TinkerGnome / Ultimaker2Marlin

105 stars 38 forks source link

Ultimaker 2 w/ FW V19.03.1 #104

Open TECNOTOUR4343 opened 4 years ago

TECNOTOUR4343 commented 4 years ago

After testing this version 19.03.01 in three Ultimaker 2+ all of them have a problem. They are printing the same part that takes two and a half hours to complete, and randomly they stop showing on the screen:

"ERROR - STOPPED" "Go to: ultimaker.com/suppor"
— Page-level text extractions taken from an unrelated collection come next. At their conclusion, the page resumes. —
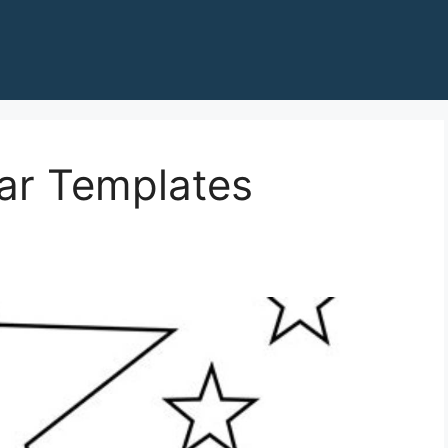
tar Templates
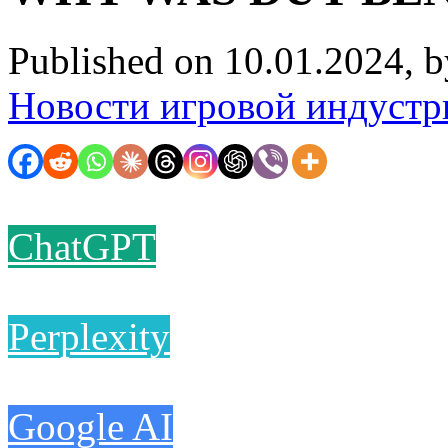
Published on 10.01.2024, 
Новости игровой индустр
ChatGPT
Perplexity
Google AI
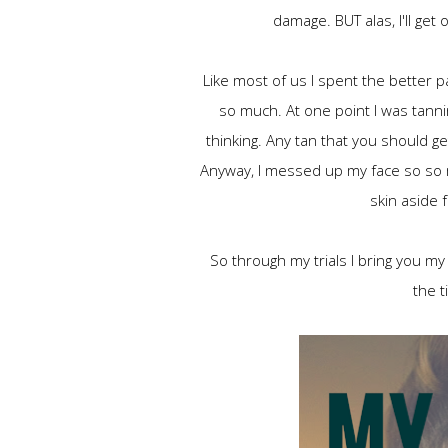
damage. BUT alas, I'll get
Like most of us I spent the better pa
so much. At one point I was tannin
thinking. Any tan that you should g
Anyway, I messed up my face so so m
skin aside 
So through my trials I bring you my
the t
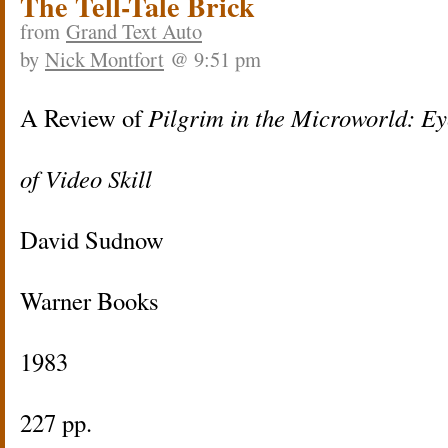
The Tell-Tale Brick
from
Grand Text Auto
by
Nick Montfort
@ 9:51 pm
A Review of
Pilgrim in the Microworld: Ey
of Video Skill
David Sudnow
Warner Books
1983
227 pp.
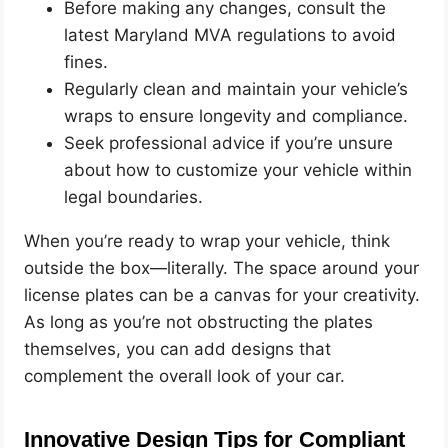
Before making any changes, consult the
latest Maryland MVA regulations to avoid
fines.
Regularly clean and maintain your vehicle’s
wraps to ensure longevity and compliance.
Seek professional advice if you’re unsure
about how to customize your vehicle within
legal boundaries.
When you’re ready to wrap your vehicle, think
outside the box—literally. The space around your
license plates can be a canvas for your creativity.
As long as you’re not obstructing the plates
themselves, you can add designs that
complement the overall look of your car.
Innovative Design Tips for Compliant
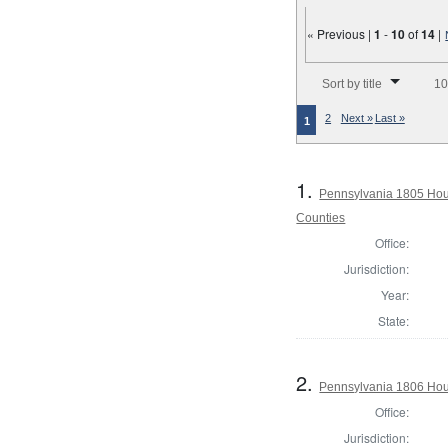
« Previous |
1
-
10
of
14
|
Number of results to disp
Sort by title
10
2
Next »
Last »
1
1.
Pennsylvania 1805 Hous
Counties
Office:
Jurisdiction:
Year:
State:
2.
Pennsylvania 1806 Hou
Office:
Jurisdiction:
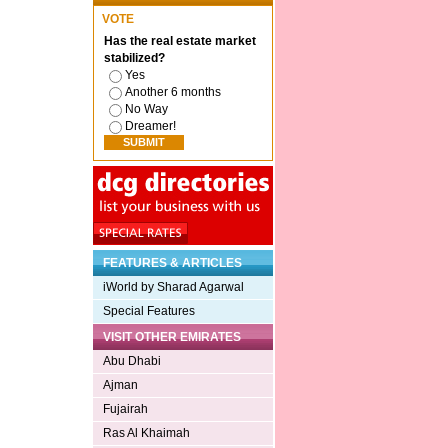
VOTE
Has the real estate market
stabilized?
Yes
Another 6 months
No Way
Dreamer!
FEATURES & ARTICLES
iWorld by Sharad Agarwal
Special Features
VISIT OTHER EMIRATES
Abu Dhabi
Ajman
Fujairah
Ras Al Khaimah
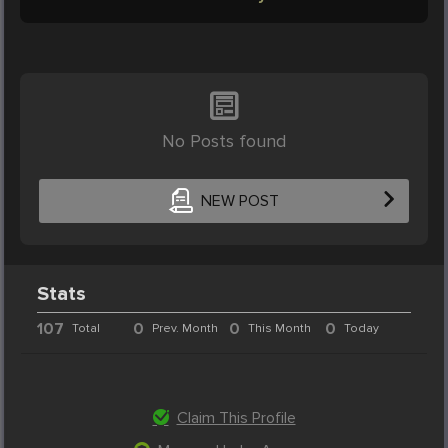
No Posts found
NEW POST
Stats
107
0
0
0
Total
Prev. Month
This Month
Today
Claim This Profile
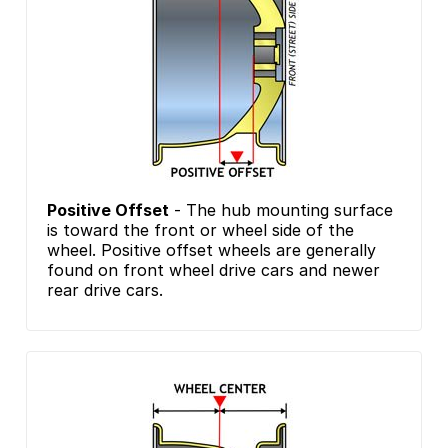
Positive Offset
- The hub mounting surface
is toward the front or wheel side of the
wheel. Positive offset wheels are generally
found on front wheel drive cars and newer
rear drive cars.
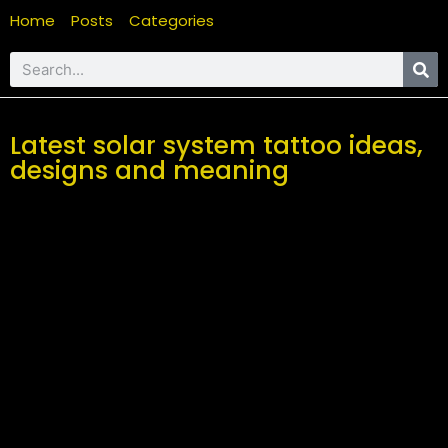
Home
Posts
Categories
Latest solar system tattoo ideas,
designs and meaning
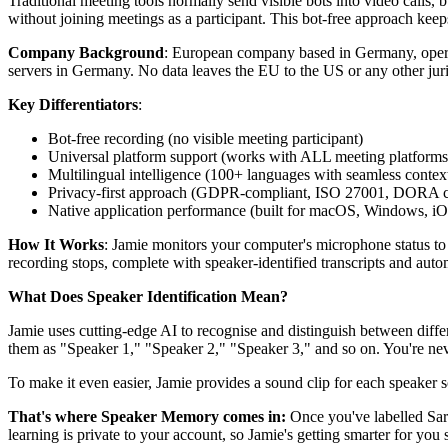
Traditional meeting tools normally send visible bots into video calls
without joining meetings as a participant. This bot-free approach kee
Company Background
: European company based in Germany, opera
servers in Germany. No data leaves the EU to the US or any other juris
Key Differentiators
:
Bot-free recording (no visible meeting participant)
Universal platform support (works with ALL meeting platforms
Multilingual intelligence (100+ languages with seamless contex
Privacy-first approach (GDPR-compliant, ISO 27001, DORA compl
Native application performance (built for macOS, Windows, i
How It Works
: Jamie monitors your computer's microphone status to 
recording stops, complete with speaker-identified transcripts and autom
What Does Speaker Identification Mean?
Jamie uses cutting-edge AI to recognise and distinguish between diffe
them as "Speaker 1," "Speaker 2," "Speaker 3," and so on. You're nev
To make it even easier, Jamie provides a sound clip for each speaker
That's where Speaker Memory comes in:
Once you've labelled Sar
learning is private to your account, so Jamie's getting smarter for you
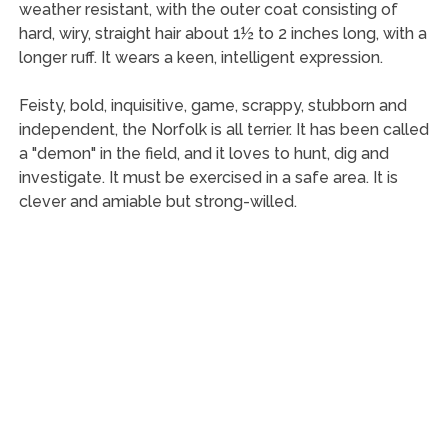
weather resistant, with the outer coat consisting of
hard, wiry, straight hair about 1½ to 2 inches long, with a
longer ruff. It wears a keen, intelligent expression.
Feisty, bold, inquisitive, game, scrappy, stubborn and
independent, the Norfolk is all terrier. It has been called
a "demon" in the field, and it loves to hunt, dig and
investigate. It must be exercised in a safe area. It is
clever and amiable but strong-willed.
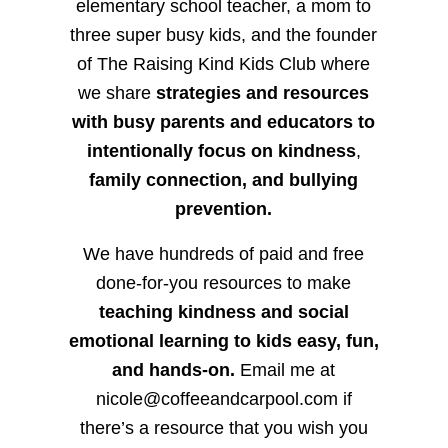
elementary school teacher, a mom to
three super busy kids, and the founder
of The Raising Kind Kids Club where
we share
strategies and resources
with busy parents and educators to
intentionally focus on kindness
,
family connection, and bullying
prevention.
We have hundreds of paid and free
done-for-you resources to make
teaching kindness and social
emotional learning to kids easy, fun,
and hands-on.
Email me at
nicole@coffeeandcarpool.com if
there’s a resource that you wish you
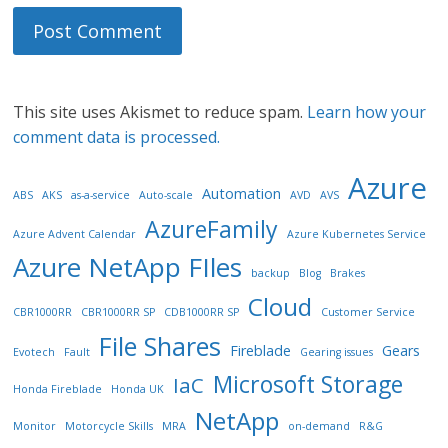
This site uses Akismet to reduce spam.
Learn how your
comment data is processed.
Azure
Automation
ABS
AKS
as-a-service
Auto-scale
AVD
AVS
AzureFamily
Azure Advent Calendar
Azure Kubernetes Service
Azure NetApp FIles
backup
Blog
Brakes
Cloud
CBR1000RR
CBR1000RR SP
CDB1000RR SP
Customer Service
File Shares
Fireblade
Gears
Evotech
Fault
Gearing issues
Microsoft Storage
IaC
Honda Fireblade
Honda UK
NetApp
Monitor
Motorcycle Skills
MRA
on-demand
R&G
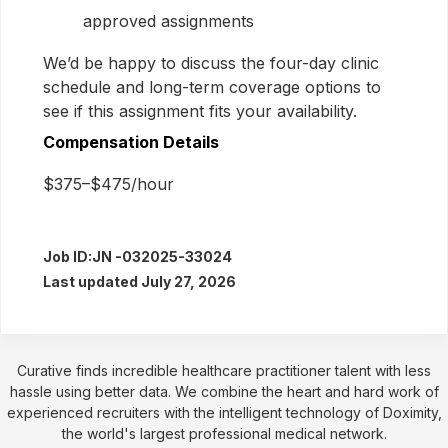
approved assignments
We’d be happy to discuss the four-day clinic
schedule and long-term coverage options to
see if this assignment fits your availability.
Compensation Details
$375–$475/hour
Job ID:
JN -032025-33024
Last updated July 27, 2026
Curative finds incredible healthcare practitioner talent with less
hassle using better data. We combine the heart and hard work of
experienced recruiters with the intelligent technology of Doximity,
the world's largest professional medical network.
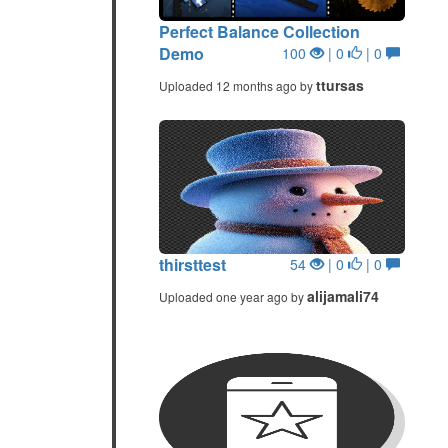
Perfect Balance Collection
Demo
100
| 0
| 0
ttursas
Uploaded 12 months ago by
thirsttest
54
| 0
| 0
alijamali74
Uploaded one year ago by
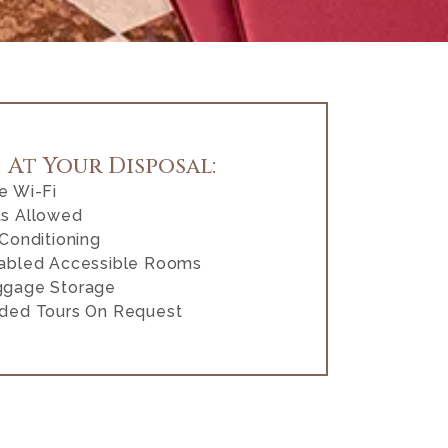
At Your Disposal:
e Wi-Fi
s Allowed
 Conditioning
abled Accessible Rooms
ggage Storage
ded Tours On Request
so I had to reinstall the original firmware because it is more stable. It is a shame because I really liked this version, it had more options...Screen and light timeout, scroll names on screeen, the preheat option, information on screen while printing. It this could be fix it I would be very glaad , and if also somebody had information for adding a filament runout sensor it would be fantastic. Thank´s to the comunity for you work.

gr5 commented 4 years ago

I have 19.03.1 on my most used printer. I have tinker version of 18.X and 17.X on 2 other printers that I use a lot. I haven't had this problem.

HOWEVER

What you report is not unique. I recommend taking the printer out of geek mode or put it into TUNE mode early on and it seems to not give the "error - stopped" issue. For me, I leave it in geek mode and it works fine.

My theory is that there is just a little bit too much processing going on for the screen display. If you can supply more data that would be helpful (e.g. maybe try it on just one printer initially).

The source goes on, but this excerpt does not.